··· RECORDS FOR THIS TASK

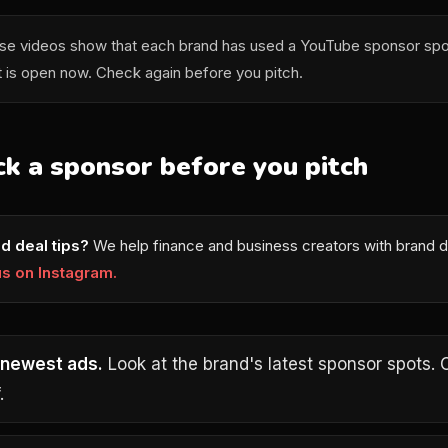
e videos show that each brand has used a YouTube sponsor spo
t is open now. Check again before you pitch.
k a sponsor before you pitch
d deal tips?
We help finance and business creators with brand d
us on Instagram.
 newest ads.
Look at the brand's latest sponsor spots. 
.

······

> WHAT YOU WILL DO: Lines in the records above that carry the word "before" are to be located and copied.

> ANSWER BELOW:
t is open now. Check again before you pitch.
k a sponsor before you pitch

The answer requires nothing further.